I don't trust third-parties to generate and sign my keys. This is why I prefer PGP and its WOT model over the use of CA's.

 

Agreed

And J, how about a comment on

 

Hear, hear!

 

Not true at all, there are several providers that can't read their customers email. Read about PKI.

I suppose you never heard about server co-location? If not read about this to.
You make a lot of assumptions that are not true.

 

We have a script running every hour (24 times/day) that is doing PGP-encryption on all non-encrypted emails (like Hotmail,Gmail etc), using your public key. It's only the account-owner who can decrypt these after the script is finished. Attachments is also encrypted.

 

Sweden is one of the few countries in the world which can't force their email providers to store IP-addresses, which fits us very well. Data surveillance is not any big threat as long as your using end-to-end encryption in the correct way.
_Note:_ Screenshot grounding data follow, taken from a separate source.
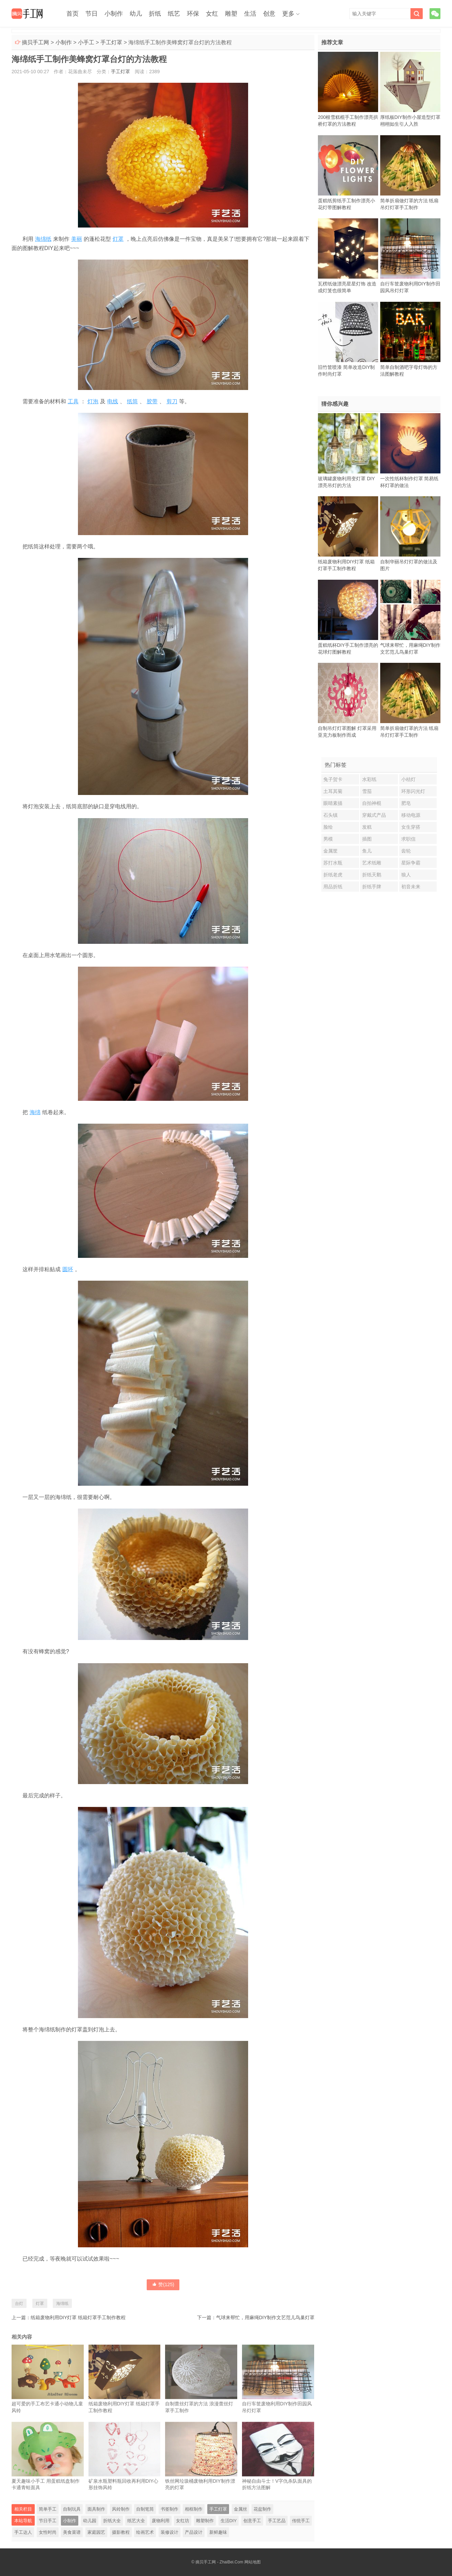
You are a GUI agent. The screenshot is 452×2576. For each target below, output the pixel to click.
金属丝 (240, 2509)
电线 (112, 401)
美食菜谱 (72, 2532)
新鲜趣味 (218, 2532)
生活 (250, 13)
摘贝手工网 (35, 42)
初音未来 (410, 886)
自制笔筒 (145, 2509)
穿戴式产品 (374, 815)
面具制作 (96, 2509)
Yes, we have just opened our service, but we do have people who can vouch for us, but maybe not on this forum, yet. We also have some private corporations changing from one of our competitors to our service. But I can assure you that we did not invest a lot of money and years of development just to trick anyone, our goal is to provide the most secure webmail service on the net.

 

Thanks for entering this thread Countermail

I like this idea but still leaves a maximim 1 hour window to access plain text email. Any plans on running this script more often or better yet, is run automatically when an email enters the server??

 

Yes, we will change this behaviour later this year, filtering all incoming emails directly.

 

Nice to hear that

Do you offer free accounts and if so, what are the limitations compared to the paid accounts??

 

J or anyone else

Have you looked at CryptoHeaven?? - www.cryptoheaven.com

 

You're kidding about the "code" from a 7th grade textbook, right? It would take all of 5 minutes for the crypto nerds at NSA to decrypt your messages if you used these well-known and very weak ciphers (substitution and transposition ciphers).
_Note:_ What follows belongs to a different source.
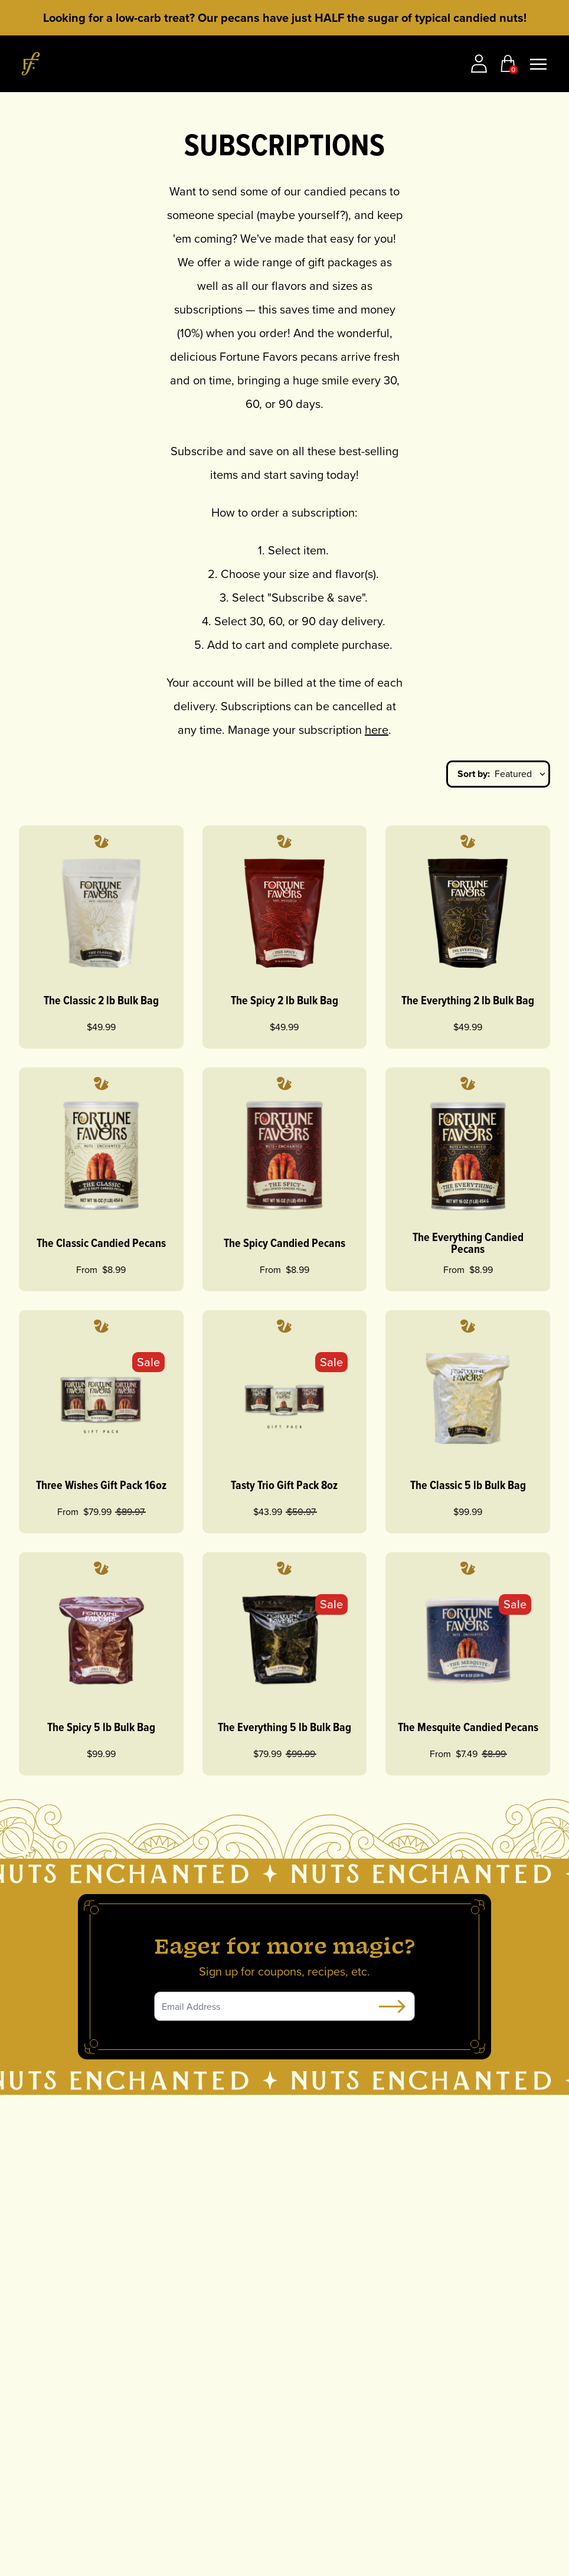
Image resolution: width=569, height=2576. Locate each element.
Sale (148, 1362)
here (376, 730)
A much better solution is to use a modern cipher like Rijndael (AES) or Serpent where the session key is encrypted with an asymmetric algorithm like RSA. Behold, such a system already exists! It's called PGP (or GnuPG). Using PGP is exponentially stronger than mere codebook ciphers. This encryption is strong enough that governments aren't going to be able to read messages encrypted with them. Therefore, it doesn't matter how insecure the Internet itself is -- no one is going to read these encrypted messages except for the person with the key.

 

registered countermail 30 day trial ...
not sure if i get it right or wrong.... but each time when i send an email.... session is expired...

 

We have some problems if you surfing via webproxy, but we're working on this problem right now. Are you using a proxy?

 

nope not thru any proxy.... using Firefox with defensewall..
I had defensewall disabled but still the same...

 

I agree that PGP is the preferred approach. However, from a practical perspective, it is important to recognize that not all certificate authorities are equally trustworthy -- and, in my opinion, VeriSign is commonly considered to be highly trustworthy.